Greater transparency. Less centralized power. Technological innovations to help lawmakers share information with constituents. More input by rank-and-file lawmakers on which bills get votes and who sits on which committees.
The first major changes have already been agreed to: Silver is out, and his successor will be chosen over the next two weeks.
Following two days of closed-door talks, the Assembly's majority Democrats announced that Silver had agreed to relinquish his position by Monday. A new speaker will be chosen by Feb. 10. That will give time for speaker candidates to rally support and allow lawmakers to evaluate them openly.
"A change in the person doesn't necessarily mean a change in the system, and that's what we need," said freshman Assemblyman Charles Barron, D-Brooklyn. "I think we have a real shot at changing how things happen. The people of this state are sick and tired of corruption and bad behavior."
Silver was accused last week by federal prosecutors of influencing legislation and awarding grants to collect almost $4 million in kickbacks over a decade. He exercised strong central control and has been known as a consummate political insider.
He declined to immediately resign, predicting he'll be exonerated.
Assemblywoman Amy Paulin, a Westchester Democrat, said they're looking at internal reforms like changing staffing allotments, making committees more driven by members and less by staff, and having more legislators involved in leadership decisions, budget decisions and every other issue.
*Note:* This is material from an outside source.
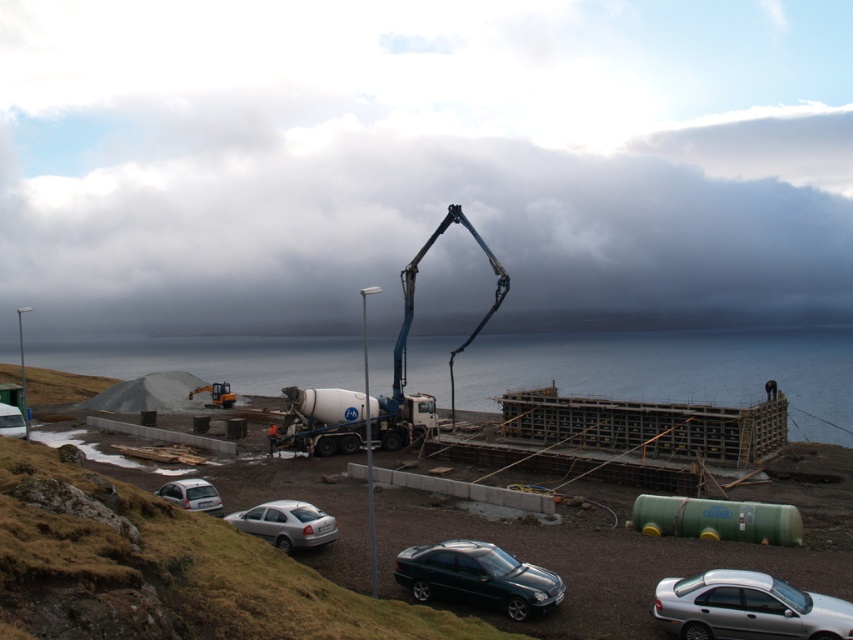 You are a delivery driver who needs to park your truck in the construction site parking area. You see the silver metallic car at lower right and the silver metallic sedan at lower center. Which vehicle should you avoid parking next to if you want to leave first?

You should avoid parking next to the silver metallic car at lower right because it is shorter than the silver metallic sedan at lower center, so the shorter vehicle might be easier to maneuver around.

Consider the image. You are a construction supervisor looking at the site layout. Which object, the cloudy sky at upper center or the white concrete mixer at center, is positioned higher in the image?

The cloudy sky at upper center is positioned higher than the white concrete mixer at center in the image.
Another proposal on the table is to limit leadership posts and committee chairmanships.
Suggested external reforms include a ban or limit on outside income, Paulin said. She didn't know the level of support on that, she said.
Candidates for speaker so far are Assembly members Carl Heastie of the Bronx, Keith Wright of Manhattan, Joseph Lentol of Brooklyn, Catherine Nolan of Queens and Majority Leader Joseph Morelle of Rochester, who will be the acting speaker until legislators vote Feb. 10.
Assemblywoman Shelley Mayer, D-Yonkers, said she wants to hear candidates put forward their vision of how they want to see the chamber work. One change Mayer would like to see: technological upgrades to help lawmakers communicate with constituents.
Mayer also wants to end the traditional "three men in a room" approach to government that sees big decisions made by the Assembly speaker, Senate leader and governor.
Freshman legislator Carrie Woerner from Saratoga Springs, who worked as an executive for a software publisher and at IBM, said she'll be working with colleagues to try to put together a process for vetting the candidates. That's exciting, she said, since for the past 20 years there's only been one candidate.
"When a crisis like this happens, it is a good time to re-evaluate," said Assemblywoman Patricia Fahy of Albany, who formerly worked on Capitol Hill. "The disclosure issues are going to be very important. And as much as we can do so members feel they have a voice in things."